Financial & competing interests disclosure
Ebola virus research is supported in part by the Division of Intramural Research, National Institute of Allergy and Infectious Diseases, NIH. H Feldmann claims intellectual property regarding the vesicular stomatitis virus-based filovirus vaccines. The authors have no other relevant affiliations or financial involvement with any organization or entity with a financial interest in or financial conflict with the subject matter or materials discussed in the manuscript apart from those disclosed.
No writing assistance was utilized in the production of this manuscript.
Key issues
Ebola viruses cause sporadic outbreaks of hemorrhagic fever in Central Africa with increasing frequency and high case fatality rates.

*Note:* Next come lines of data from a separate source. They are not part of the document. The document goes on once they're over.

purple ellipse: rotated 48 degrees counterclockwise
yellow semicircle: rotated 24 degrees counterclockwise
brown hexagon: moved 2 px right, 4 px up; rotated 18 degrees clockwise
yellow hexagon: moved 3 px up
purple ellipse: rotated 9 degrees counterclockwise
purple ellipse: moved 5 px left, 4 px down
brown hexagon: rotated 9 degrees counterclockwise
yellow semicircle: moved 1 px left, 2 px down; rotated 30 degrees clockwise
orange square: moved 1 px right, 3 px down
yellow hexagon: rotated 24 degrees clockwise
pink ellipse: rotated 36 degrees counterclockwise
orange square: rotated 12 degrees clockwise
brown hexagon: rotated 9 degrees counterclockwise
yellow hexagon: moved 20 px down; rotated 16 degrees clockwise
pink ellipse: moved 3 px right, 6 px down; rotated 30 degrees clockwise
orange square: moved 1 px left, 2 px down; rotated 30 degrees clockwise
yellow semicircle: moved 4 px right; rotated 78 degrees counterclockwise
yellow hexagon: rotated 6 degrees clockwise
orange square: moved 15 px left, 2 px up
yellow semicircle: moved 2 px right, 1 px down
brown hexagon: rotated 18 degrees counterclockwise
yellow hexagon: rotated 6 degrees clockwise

There are no approved vaccines or treatment strategies available, making efforts toward effective prophylaxis and therapeutics urgent.
Several experimental vaccine approaches have shown promising protective efficacy in nonhuman primate models of Ebola hemorrhagic fever [rec. vesicular stomatitis virus (rVSV), rec Adenovirus 5 (rAd5), virus-like particles, rec. rabies virus (rRABV)], but development has not progressed past Phase I Clinical Trials.
While antibodies have been shown to be a mechanism of protection for the rhabdovirus-based vaccine vectors (rRABV and rVSV), protective efficacy with the rAd5 platform seems to be dependent on CD8+ T cell and antibody responses.
The development of various vaccine platforms is encouraged as they have their advantages/disadvantages for distinct application approaches.